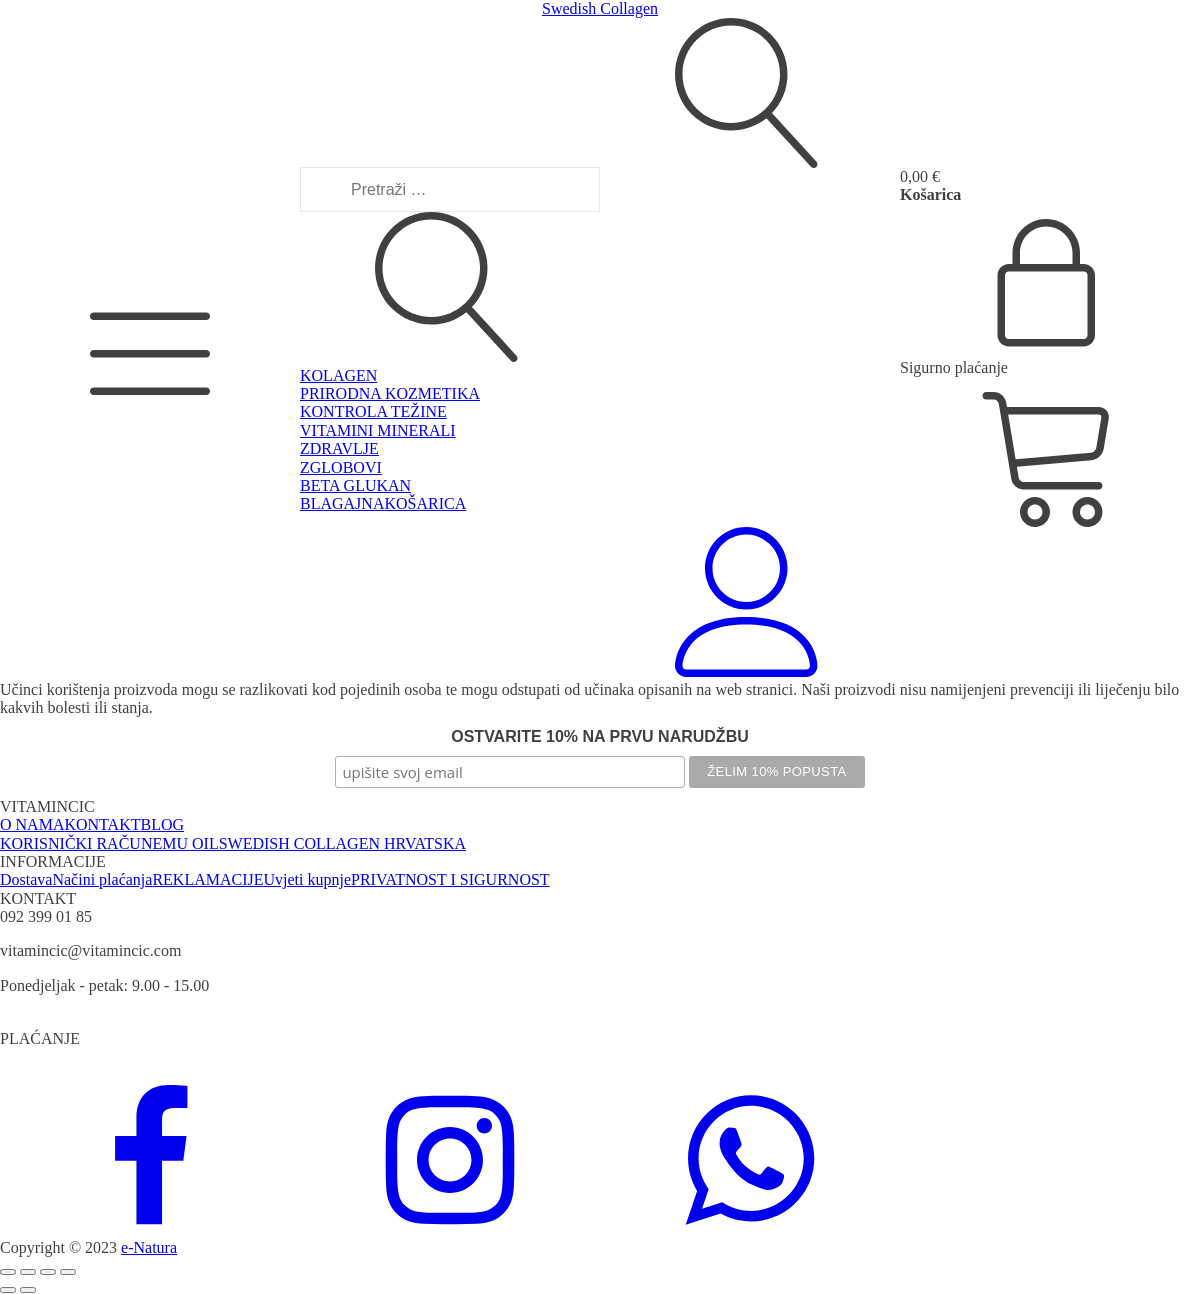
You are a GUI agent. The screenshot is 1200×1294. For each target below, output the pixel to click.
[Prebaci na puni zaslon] (28, 1272)
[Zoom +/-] (8, 1272)
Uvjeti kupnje (308, 879)
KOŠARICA (425, 503)
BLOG (163, 824)
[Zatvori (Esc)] (68, 1272)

> EXERCISE OBJECTIVE
Without the images, output all the entries exactly as they stand.

> COMPLETED TASK
You are a GUI agent. The screenshot is 1200×1294. For each target below, output the pixel to click.
[Prebaci na puni zaslon] (28, 1272)
[Zoom +/-] (8, 1272)
Uvjeti kupnje (308, 879)
KOŠARICA (425, 503)
BLOG (163, 824)
[Zatvori (Esc)] (68, 1272)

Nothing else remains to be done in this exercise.